川崎市殿町羽田空港連絡橋 河川内 最終送出しが開始

 川崎市が建設を進める殿町羽田空港連絡橋(橋長674m、3径間連続鋼床版箱桁+2径間連続鋼鈑桁)の右岸側(殿町側)の最終桁送出しが12月16日から始まった。P2橋脚からP2-P3の中間ジョイント部間104mの桁長を送り出すもので、送出し延長は149.25mに達する。最終回(3回目)となる今回は、12月16日~来年1月中旬にかけて66.1m送り出す。


最終桁送出し状況
(五洋建設・日立造船・不動テトラ・横河ブリッジ・本間組・高田機工JV提供、以下注釈なきは同)

 送り出す桁の鋼重は全部で約1,020t。それに加えて約76.9mの長さを有する手延べ桁が約150tの重量を有する。通常手延べ桁は、本桁の先端に継ぐ形で配置されるが、今回は本桁の上に箱状の脚を設置し、その上に手延べ桁を設置している。送出し延長149.25mという長さで生じるたわみに対応するための対応策である。

 第1回目は、殿町側ヤードで54m分の桁の地組を行い、A1上にダブルツインジャッキ4台を配置した送出し装置を配置し、A1~P1間には仮橋のような設備を設け、本桁との間に台車を配置した。さらには河川堤防手前のベント(KB1)にエンドレス滑り装置を配置し、8月4~8日の5日間かけて、A1~P1中間部からP2までの間47.25mを送出した。

①第1回桁地組立状況図


②第1回桁送出し完了状況および第2回桁地組立て状況図


第1回架設状況写真(下2枚は左が台車、右が桁送出し装置の運用状況)(全て井手迫瑞樹撮影)

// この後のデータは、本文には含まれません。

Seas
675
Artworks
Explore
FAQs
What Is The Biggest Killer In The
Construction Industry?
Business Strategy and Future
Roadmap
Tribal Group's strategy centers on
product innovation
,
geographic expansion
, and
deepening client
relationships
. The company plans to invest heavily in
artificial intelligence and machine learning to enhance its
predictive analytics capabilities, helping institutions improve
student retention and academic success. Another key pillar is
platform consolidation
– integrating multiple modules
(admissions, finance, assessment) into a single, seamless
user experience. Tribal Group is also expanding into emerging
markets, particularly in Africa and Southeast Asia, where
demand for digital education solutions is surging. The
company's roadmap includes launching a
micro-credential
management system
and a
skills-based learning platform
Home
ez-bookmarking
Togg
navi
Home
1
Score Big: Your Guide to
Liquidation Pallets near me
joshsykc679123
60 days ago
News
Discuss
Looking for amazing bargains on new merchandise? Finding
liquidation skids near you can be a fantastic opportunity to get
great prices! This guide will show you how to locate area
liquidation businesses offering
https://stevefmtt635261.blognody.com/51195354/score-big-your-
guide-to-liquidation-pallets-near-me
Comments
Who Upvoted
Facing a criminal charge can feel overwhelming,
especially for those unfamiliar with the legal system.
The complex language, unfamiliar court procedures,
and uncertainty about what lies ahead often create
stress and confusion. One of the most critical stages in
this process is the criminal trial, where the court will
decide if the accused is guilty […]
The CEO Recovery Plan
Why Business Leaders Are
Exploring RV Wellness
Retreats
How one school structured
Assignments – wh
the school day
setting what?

 次いで、8月19日から3か月間、残る約50mの桁を地組するとともに、桁架設上、必要なくなったKB1を撤去し、河川内の生態系保持空間外に配置されたベントであるB1上部にエンドレス滑り装置を配置。地組完了後、11月24~28日の5日間かけて、さらに35.9mの長さを送出した。鋼重の増加に伴い、桁送出し装置は、P1とP2の2か所に設置され、台車はP1-P2間と、A1-P1間の2か所に配置して施工した。最終局面においてはB1ベント部に到達するため、その直前にベント上層と設備を撤去し下層部に桁送出し装置を配置(P1上の装置は外す)して本桁の荷重を受けた。


③第2回桁送出し完了状況図

第2回桁送出し状況写真

 3回目で最終となる今回は、残る66.1mの長さを送り出す。送出しと並行してP3側もトラベラークレーンによる張出し架設を進めており、16日には全10ブロックの架設を完了した。張出し架設部の先端にはエンドレス滑り装置がついている。桁架設によって生じたたわみは、手延べ桁のトラス部付け根に配置された手延べ機先端高さ調整装置で解消できるため、鋼桁接合部での降下は必要ない。P2側ではジャッキダウンが必要となるが、これも90㎝程度に極小化することができる予定だ。

張出し架設状況図


④第3回桁送出し完了予定図

KB1上の桁送出し装置/
手延べ機先端高さ調整装置(中央の青いジャッキ)(井手迫瑞樹撮影)

エンドレス滑り装置/アングルを付けた緩衝材(井手迫瑞樹撮影)

 施工に際しては、橋長や縦断線形から桁断面が大きく変化しているため受点を考慮し、移動の際の緩衝材にアングルを設けて、スムーズに動くように工夫を凝らしていた。

12月17日の架設状況(渡河部)(井手迫瑞樹撮影)

 元請は、五洋建設・日立造船・不動テトラ・横河ブリッジ・本間組・高田機工JV。架設一次下請けはトーヨーテクニカ、オックスジャッキ。